RLlib: using evaluation workers on previously trained models

Imagine you’ve spent a long time training a RL model. You have a checkpoint from that training, and want to run various metrics and analyses (which you’ll keep iterating on) on the behaviour of that saved model.

You could do rollouts using an approach like in rollout.py, but to get parallelism it might be nice to use evaluation workers, maybe via something like this:

import os
import pickle

import ray
from ray.rllib.agents import ppo


def my_custom_eval(trainer, eval_workers):
    # do some cool evaluation metrics here                                                                                                                                                                          
    print('Evaluating')

# previously trained model, can use something like this to generate
# rllib train --run=PPO --env=CartPole-v0  --config="{\"num_workers\": 10, \"train_batch_size\": 1000}" --checkpoint-freq=10
checkpoint_path = os.path.expanduser('~/ray_results/default/PPO_CartPole-v0_bf91c_00000_0_2020-11-25_10-34-08/checkpoint_100/checkpoint-100')

ray.init()

run_base_dir = os.path.dirname(os.path.dirname(checkpoint_path))
config_path = os.path.join(run_base_dir, 'params.pkl')
with open(config_path, 'rb') as f:
    config = pickle.load(f)

# convert all the training workers to evaluation workers                                                                                                                                                           
config['evaluation_num_workers'] = config['num_workers']
config['num_workers'] = 0
# hook in your callback
config['custom_eval_function'] = my_custom_eval

trainer = ppo.PPOTrainer(config=config)
trainer.restore(checkpoint_path)
trainer._evaluate()

You will get an error like:

Error in sys.excepthook:
Traceback (most recent call last):
  File "/home/andrew/miniconda3/envs/ray_nightly_tf_2.2/lib/python3.8/site-packages/ray/worker.py", line 856, in custom_excepthook
    ray.state.state.add_worker(worker_id, worker_type, worker_info)
  File "/home/andrew/miniconda3/envs/ray_nightly_tf_2.2/lib/python3.8/site-packages/ray/state.py", line 733, in add_worker
    return self.global_state_accessor.add_worker_info(
AttributeError: 'NoneType' object has no attribute 'add_worker_info'

Original exception was:
Traceback (most recent call last):
  File "ray_eval_after_training.py", line 28, in <module>
    trainer._evaluate()
  File "/home/andrew/miniconda3/envs/ray_nightly_tf_2.2/lib/python3.8/site-packages/ray/rllib/agents/trainer.py", line 713, in _evaluate
    self._sync_weights_to_workers(worker_set=self.evaluation_workers)
AttributeError: 'PPO' object has no attribute 'evaluation_workers'

Is there any way to initialise these evaluation workers so that this would work?

Hey Andrew!
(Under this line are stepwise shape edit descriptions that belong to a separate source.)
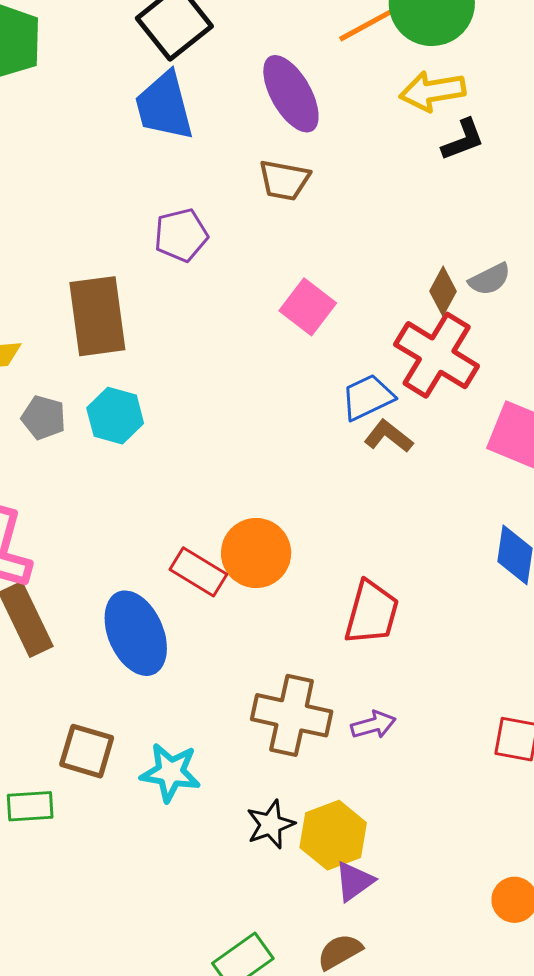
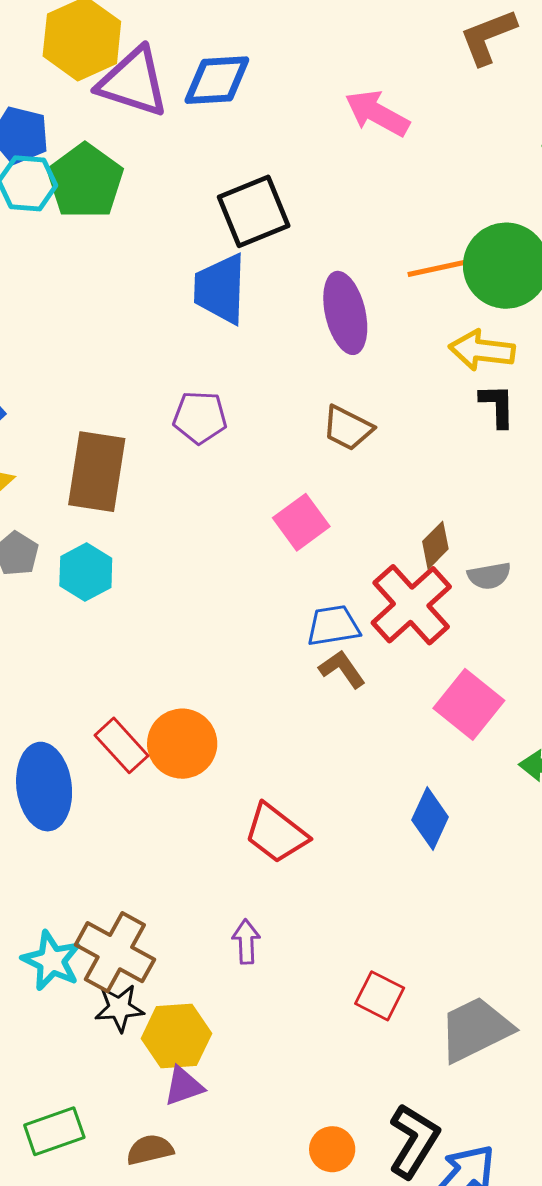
black L-shape: (463, 140) -> (497, 406), turned -87
brown trapezoid: (284, 180) -> (348, 428), moved
gray semicircle: (490, 279) -> (489, 576), moved
red trapezoid: (372, 613) -> (276, 833), turned 96
brown cross: (292, 715) -> (115, 952), moved
purple arrow: (373, 725) -> (246, 942), turned -93
cyan star: (170, 772) -> (52, 961), moved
Thanks for filing this. This exact problem is actually on our tech debt list for 2021: How to do parallel evaluation rollouts (rllib rollout (rollout.py) currently does not allow parallelization either).

I’ll take a look at your script. I think the problem is the loading from the pickled Trainer (which did not have eval workers to begin with).
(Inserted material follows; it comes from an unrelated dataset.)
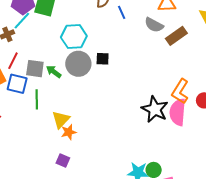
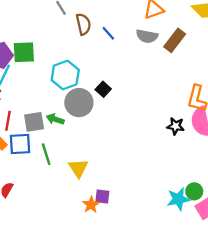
black square: (103, 59) -> (103, 89), turned -32
black star: (155, 109) -> (176, 126), size x0.6
orange star: (69, 132) -> (91, 205), moved
purple square: (63, 161) -> (102, 197), moved

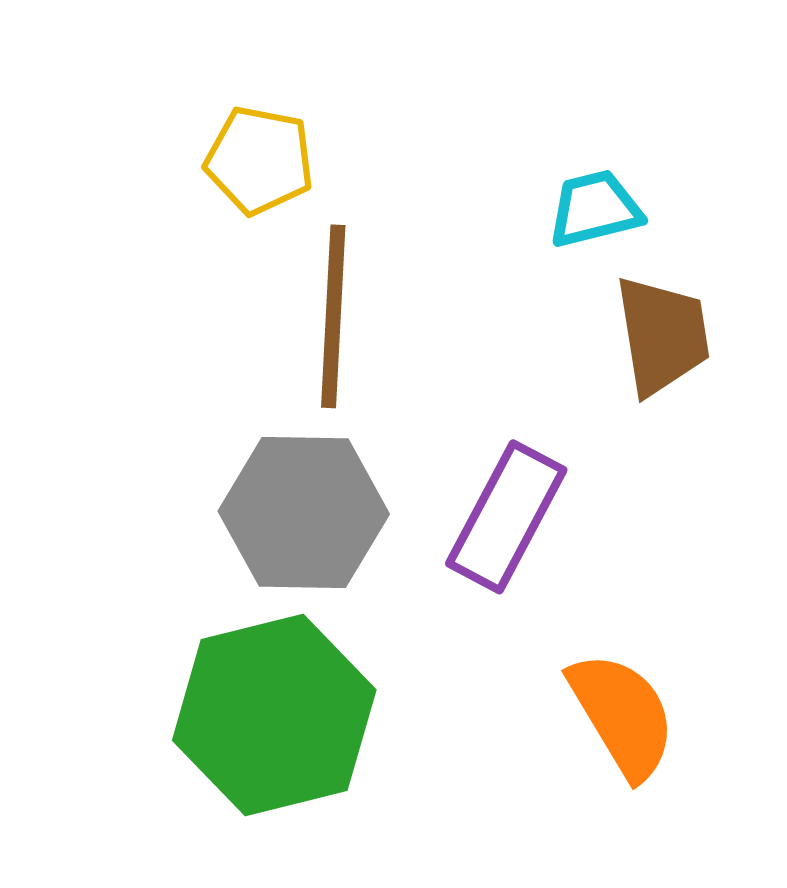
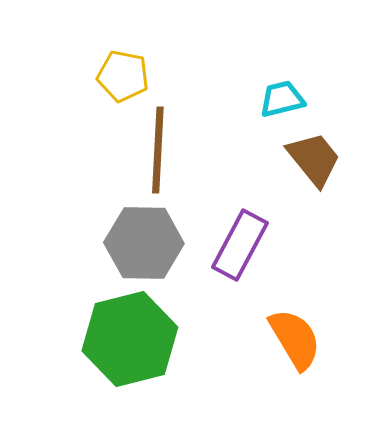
brown trapezoid: (662, 335) -> (314, 159), turned -30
Yeah, the error makes sense: The original Trainer, which we saved, does not contain these eval workers. So even if we have the config correct before restoring, the created Trainer object will not have these workers in place.
Two workarounds:

  • You create the original Trainer already with eval workers (not great, b/c maybe you don’t need them during training and you also don’t know up front how many you need).
  • We do a hot-fix for this particular scenario, where we do create these eval workers after restoring.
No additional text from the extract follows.